Remember to be patient, supportive, and focus on the enjoyment of physical activity rather than performance. With time and consistent effort, your non-athletically inclined kids can develop a lifelong love for exercise.

And why should you encourage your non-athletically inclined kids (or any children) to exercise? Regular exercise offers numerous health benefits for children (and for people of all ages).

13 Exercise Benefits for Non-Athletically Inclined Kids and All Kids
  1. Physical fitness: Exercise improves cardiovascular fitness, builds strong muscles and bones, and enhances overall physical strength and endurance, says the Centers for Disease Control.
  2. Weight management: Regular physical activity helps children maintain a healthy weight and reduces the risk of obesity, which is associated with various health issues, according to Nemours KidsHealth.
  3. Bone health: Weight-bearing exercises, such as running or jumping, promote bone density and strength, reducing the risk of osteoporosis later in life.
  4. Motor skills development: Physical activity enhances gross motor skills, coordination, balance, and fine motor skills, contributing to better physical control and proficiency in activities of daily living.

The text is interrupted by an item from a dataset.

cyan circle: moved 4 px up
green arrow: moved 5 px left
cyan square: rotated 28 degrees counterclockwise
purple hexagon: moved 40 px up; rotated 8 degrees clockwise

    non-athletically inclined kids
    Source: Pixabay
  5. Mental and emotional well-being: Exercise releases endorphins, which are natural mood elevators. Exercise also helps reduce symptoms of anxiety and depression, boosts self-esteem, and promotes overall mental well-being.
  6. Cognitive development: According to the American Psychology Association, research suggests that regular exercise can enhance cognitive function, attention span, memory, and academic performance in children.
  7. Improved sleep: Physical activity promotes better quality sleep, which is essential for growth, development, and overall health.
  8. Reduced risk of chronic diseases: Regular exercise in childhood can lower the risk of developing chronic conditions later in life, such as heart disease, type 2 diabetes, and certain types of cancer.
  9. Social skills and teamwork: Participating in group activities, team sports, or exercise classes fosters social interaction, cooperation, teamwork, and the development of valuable social skills.
  10. Discipline and goal-setting: Engaging in regular exercise teaches children discipline, goal-setting, and perseverance as they work towards achieving personal fitness goals.
  11. Improved concentration: Physical activity has been shown to enhance concentration and focus, leading to better academic performance and cognitive abilities.
  12. Reduced stress: Exercise helps children manage stress by providing an outlet for energy, reducing tension, and promoting relaxation.
  13. Healthy habits for life: Encouraging exercise in childhood promotes the establishment of healthy habits that can be carried into adulthood, leading to a healthier lifestyle overall.

It is important to note that children should engage in age-appropriate and safe activities under adult supervision. Consulting with a healthcare professional or pediatrician can provide additional guidance tailored to the specific needs and abilities of the child.